*Instructions for the task*. Exact reproduction required: the lines below from the line with "आज सीएम पल्स" to the line with "पोलियो की दवा, जानें पूरी व्यवस्था", both ends included, and no others.
Dataset entries below:
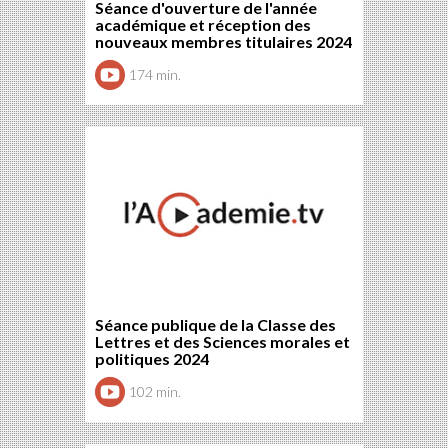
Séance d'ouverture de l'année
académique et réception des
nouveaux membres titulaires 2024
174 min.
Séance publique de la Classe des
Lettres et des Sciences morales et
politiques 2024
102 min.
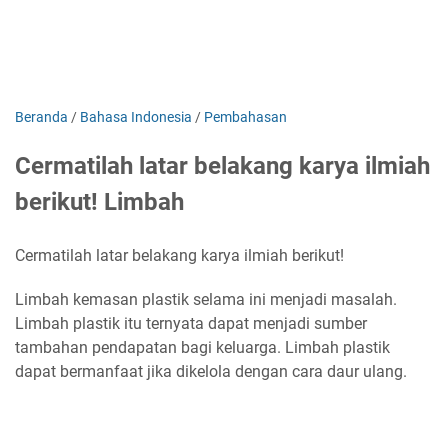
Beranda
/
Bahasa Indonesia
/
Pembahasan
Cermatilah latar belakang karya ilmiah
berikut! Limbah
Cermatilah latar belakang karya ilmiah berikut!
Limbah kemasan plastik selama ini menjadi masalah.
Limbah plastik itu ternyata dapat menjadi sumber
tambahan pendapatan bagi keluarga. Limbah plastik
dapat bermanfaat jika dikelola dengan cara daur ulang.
End of Dataset entries.
Dataset entries below:
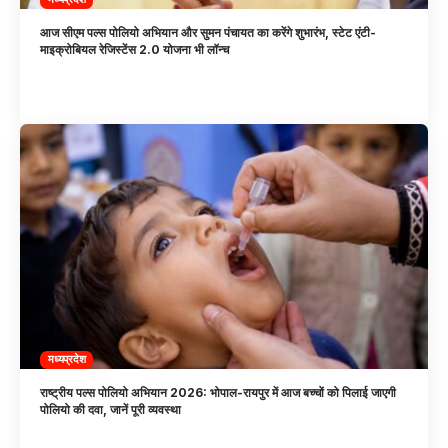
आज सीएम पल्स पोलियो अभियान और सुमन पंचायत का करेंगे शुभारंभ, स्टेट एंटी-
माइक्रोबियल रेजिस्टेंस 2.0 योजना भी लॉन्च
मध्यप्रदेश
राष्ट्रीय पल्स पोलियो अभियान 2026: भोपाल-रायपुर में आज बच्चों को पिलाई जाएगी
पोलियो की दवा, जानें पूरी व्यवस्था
End of Dataset entries.
Dataset entries below:
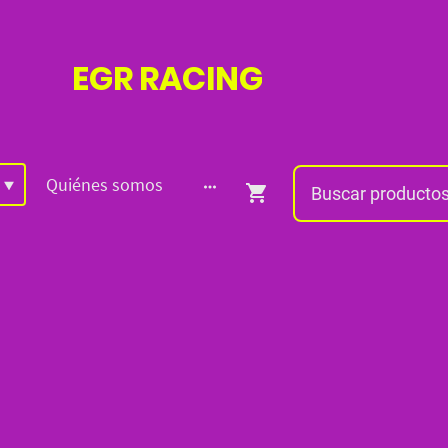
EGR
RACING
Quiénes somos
End of Dataset entries.
*Result of the exercise*.
आज सीएम पल्स पोलियो अभियान और सुमन पंचायत का करेंगे शुभारंभ, स्टेट एंटी-
माइक्रोबियल रेजिस्टेंस 2.0 योजना भी लॉन्च
मध्यप्रदेश
राष्ट्रीय पल्स पोलियो अभियान 2026: भोपाल-रायपुर में आज बच्चों को पिलाई जाएगी
पोलियो की दवा, जानें पूरी व्यवस्था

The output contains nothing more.